The flow meter measures the liquid applied  so we only use the amount of nutrients necessary to grow the crops. We also sample the  liquid manure and analyze it several times a year for the nutrient content. The data from the samples is then used to mix the liquid manure with fresh water and apply only the nutrients as the crops need them.

Runoff from the crops is held here and reused many times.

To conserve water and keep the manure from leaving the dairy we use several ponds like this one to collect irrigation water and reuse it.

 From cow to crops, crops to cows, cow poop is very integral in our farms sustainability.

About raylindairy

Ray is a partner with his parents in Ray-Lin Dairy in Denair, Ca. The operation milks 475 cows and double crops corn & winter forage on 130 of the 240 acres with about 90 acres of pasture. The family also has 1200 ac operation in Klamath Falls OR that raises alfalfa hay, wheat hay, and oat hay. Ray is currently secretary of the Agchat Foundation an entity he helped found whose mission is to empower farmer to use social media. He is currently a on the board of directors of CA Dairy Campaign, Dairy CARES, and is the 2nd Vice-President of Stanislaus County Farm Bureau. He is also a member of the National Dairy Board. In addition to his involvement in agricultural organizations’ he is the Chairperson of the Governance Committee at a newly formed charter school his daughter attends, and serves as a director for the East Stanislaus Resource Conservation District. Ray and his wife Erica live on the dairy with their two children.

Discussion

9 thoughts on “What do you do with all that cow poop?

  1. Ray,

    A friend of mine saw this post on Facebook that I shared. He wants to know if…”Is there big money to be made in…poop?”

    Thanks for the post!

    Jodi

    Posted by Jodi | June 8, 2011, 12:54 PM
  2. And from there it becomes drinking water!
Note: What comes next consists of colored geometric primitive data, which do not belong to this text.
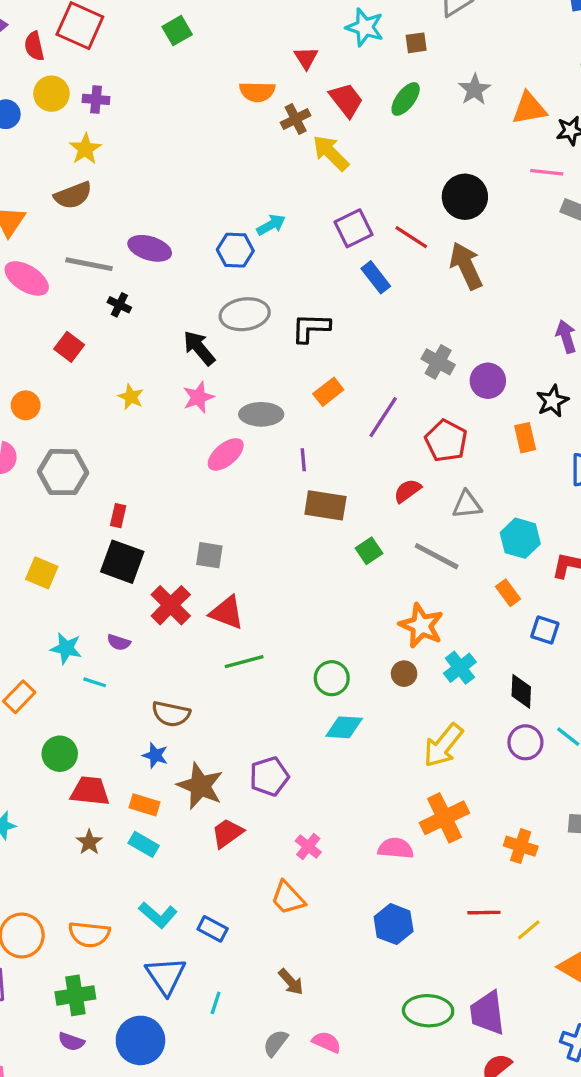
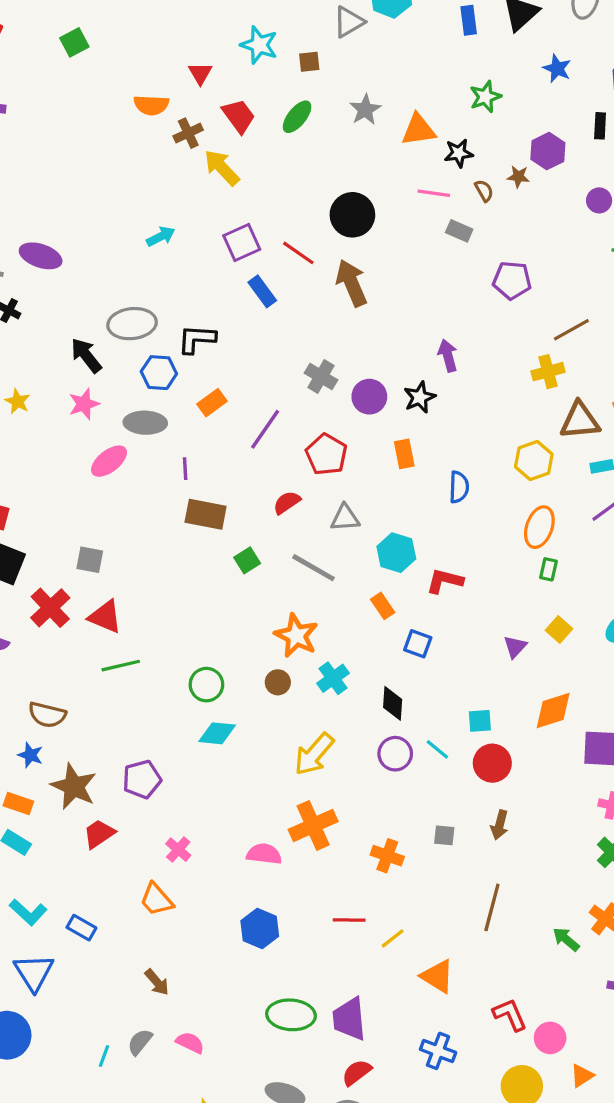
blue hexagon: (235, 250) -> (159, 373), moved
black star: (552, 401) -> (420, 397), moved
cyan line: (216, 1003) -> (104, 1056), moved

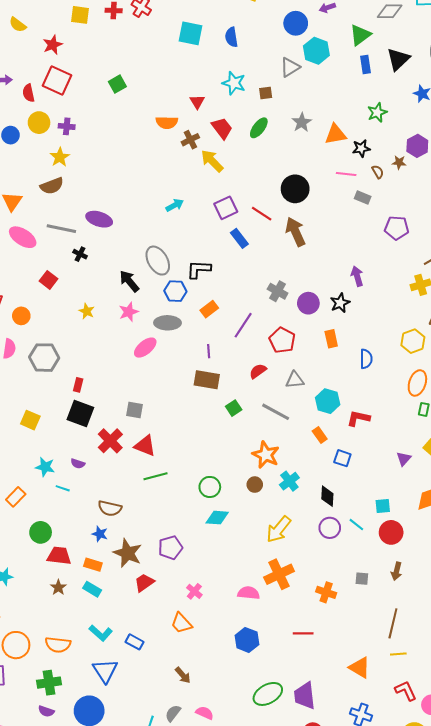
gray ellipse: (132, 324) -> (158, 261), turned 68
purple line: (185, 469) -> (209, 351), moved
yellow line: (393, 938) -> (398, 654), moved, turned 35
green ellipse: (291, 1015) -> (268, 694), turned -32

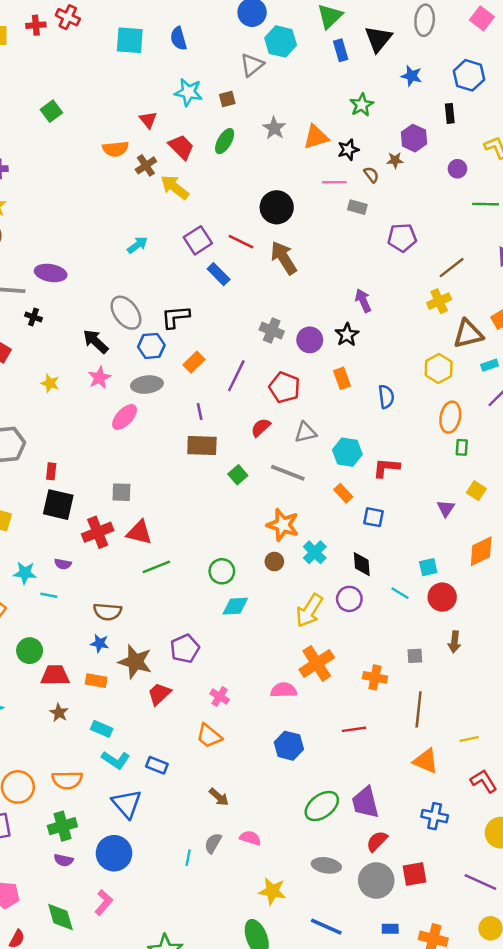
red cross: (110, 441) -> (98, 532), turned 30
purple circle: (330, 528) -> (349, 599), moved
cyan rectangle: (92, 589) -> (102, 729), moved
brown line: (393, 623) -> (419, 709), moved

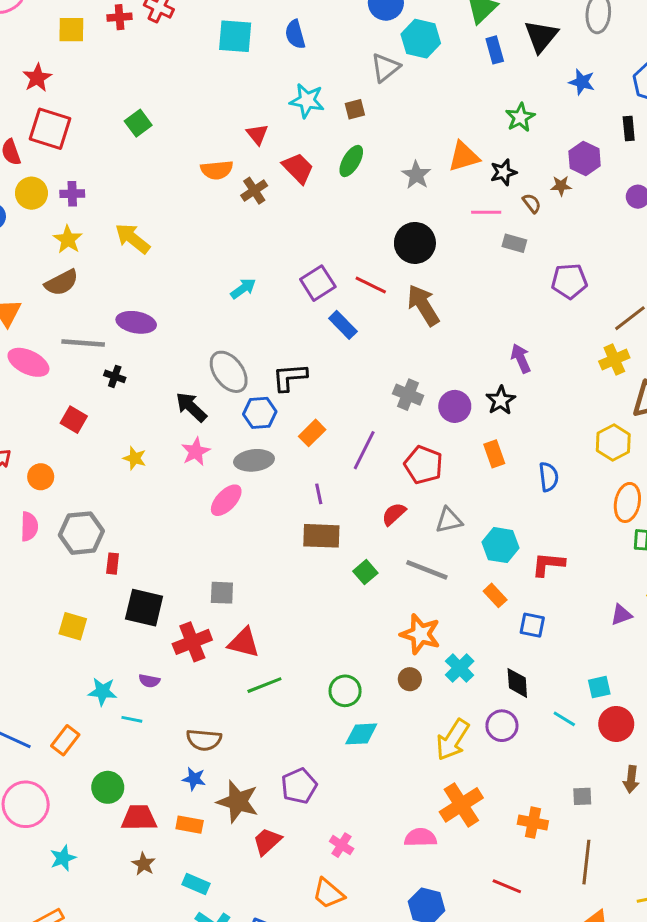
gray star: (274, 128) -> (416, 175), moved
yellow arrow: (175, 187) -> (132, 238), moved
red rectangle: (51, 471) -> (113, 564), moved
purple triangle: (446, 508) -> (621, 615), turned 36
red line: (354, 729) -> (507, 886), turned 30

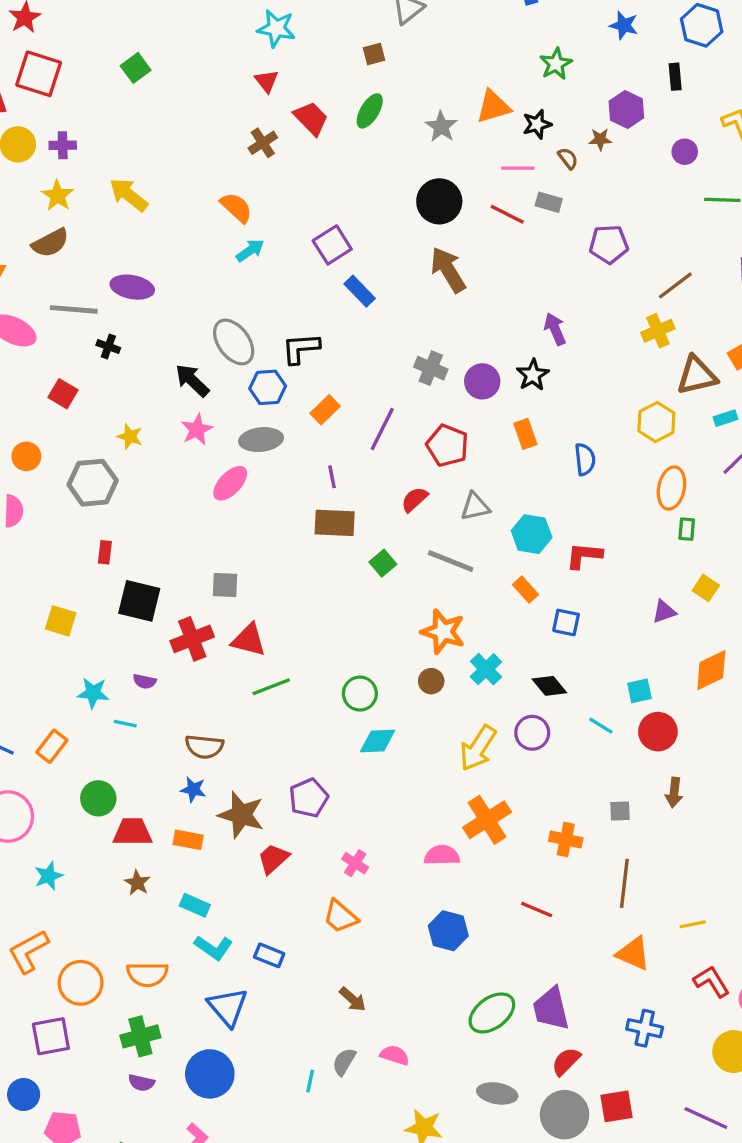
cyan star: (307, 101) -> (276, 28), moved
orange semicircle: (217, 170) -> (236, 207), moved, turned -132
red line: (371, 285) -> (507, 214), moved
gray hexagon: (81, 533) -> (93, 483), moved
black diamond: (517, 683) -> (549, 686), turned -36

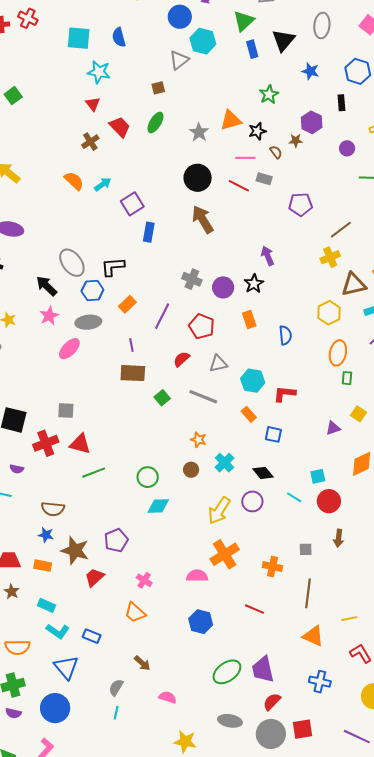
cyan arrow: (250, 250) -> (103, 184), moved
blue rectangle: (360, 291) -> (149, 232), turned 54
orange star: (443, 632) -> (198, 440), size x0.6
gray semicircle: (344, 1062) -> (116, 687), moved

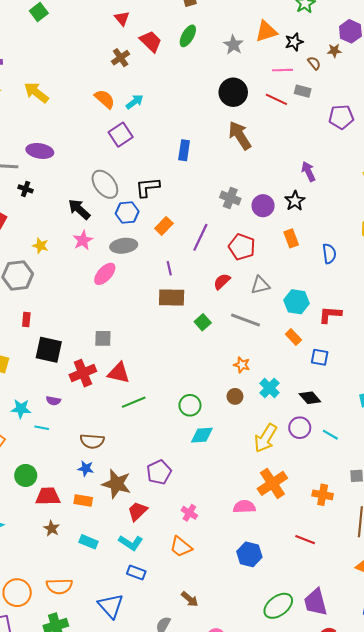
purple square: (132, 204) -> (121, 135), moved
cyan line: (294, 497) -> (330, 435), moved
cyan L-shape: (58, 631) -> (131, 543), moved

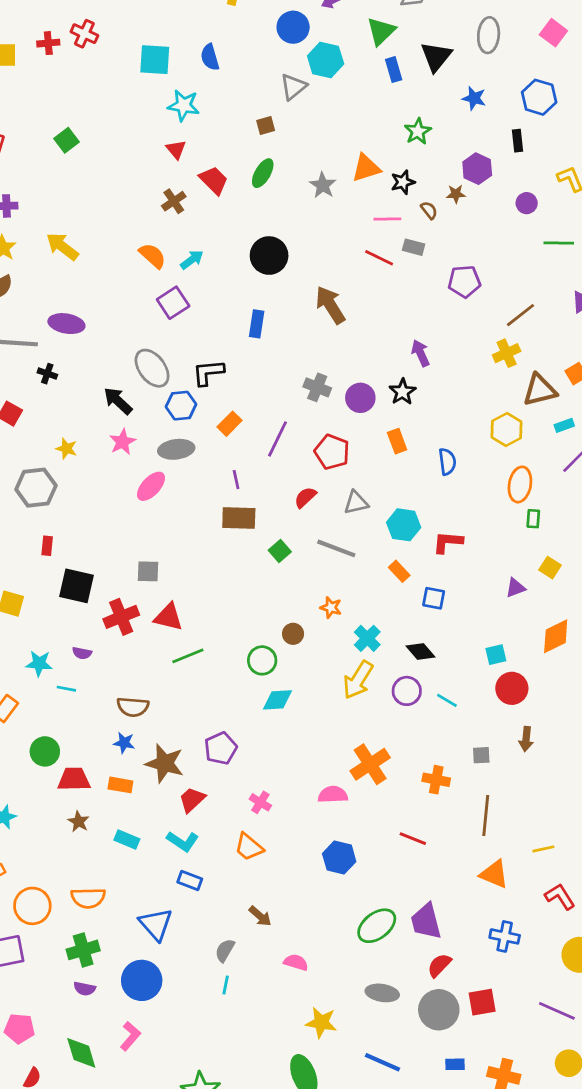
black circle: (233, 92) -> (269, 256), moved
brown circle: (235, 396) -> (293, 634), moved
yellow arrow: (266, 438) -> (358, 680), moved

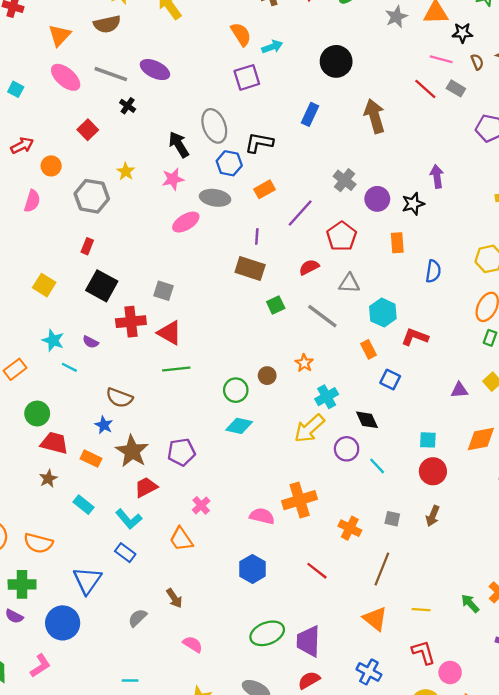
cyan line: (226, 985) -> (130, 680), moved, turned 63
    Posted by rtamerican | June 8, 2011, 1:33 PM
  3. Intresting!

    Posted by Zaida | June 8, 2011, 8:31 PM
  4. Great post! Very interesting!

    Posted by Sarah | June 9, 2011, 9:57 AM
  5. I found your site by accident… found your info on Manure handling interesting. We used to have a small Jersy Dairy up here in Auburn WA.. My husband now has a dump truck and gets separted manure from large dairys in Enumclaw and delivers to people and landscapers all over the area…

    Posted by Gwyn | June 13, 2011, 8:19 PM
  6. What are your views of using anaerobic digesters to decompose solid wastes and in doing so produce methane that can be used for heat and power?